→ **EXERCISE**
Where the word "votre" occurs in a line of the data, return the whole line.

------

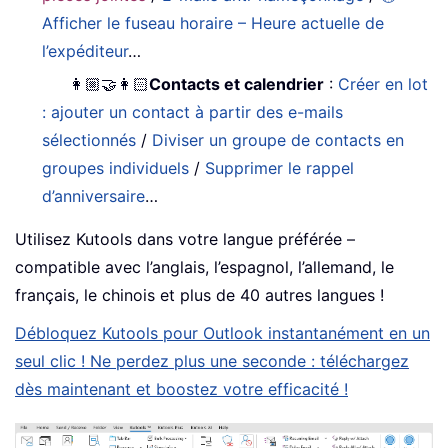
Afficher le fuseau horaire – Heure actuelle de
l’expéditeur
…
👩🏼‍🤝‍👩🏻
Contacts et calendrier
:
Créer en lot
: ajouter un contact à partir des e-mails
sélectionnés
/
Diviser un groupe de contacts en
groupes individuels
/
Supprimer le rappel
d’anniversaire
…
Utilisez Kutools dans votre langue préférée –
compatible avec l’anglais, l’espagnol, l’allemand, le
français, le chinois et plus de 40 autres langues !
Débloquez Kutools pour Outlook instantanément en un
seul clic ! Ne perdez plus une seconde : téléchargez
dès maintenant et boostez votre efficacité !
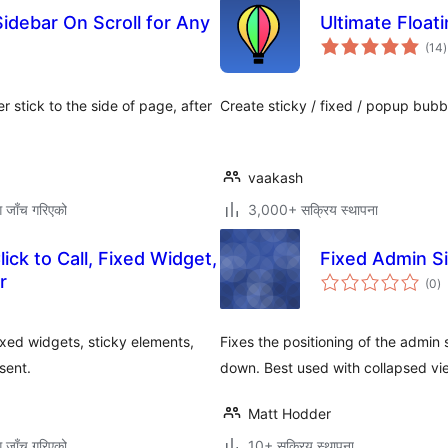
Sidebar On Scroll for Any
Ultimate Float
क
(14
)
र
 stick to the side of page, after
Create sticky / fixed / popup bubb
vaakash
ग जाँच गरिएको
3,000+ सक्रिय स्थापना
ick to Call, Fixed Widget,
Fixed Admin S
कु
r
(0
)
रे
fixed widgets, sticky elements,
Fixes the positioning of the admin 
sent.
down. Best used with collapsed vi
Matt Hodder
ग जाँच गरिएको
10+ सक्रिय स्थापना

------

→ **WRITTEN RESPONSE**
Utilisez Kutools dans votre langue préférée –
dès maintenant et boostez votre efficacité !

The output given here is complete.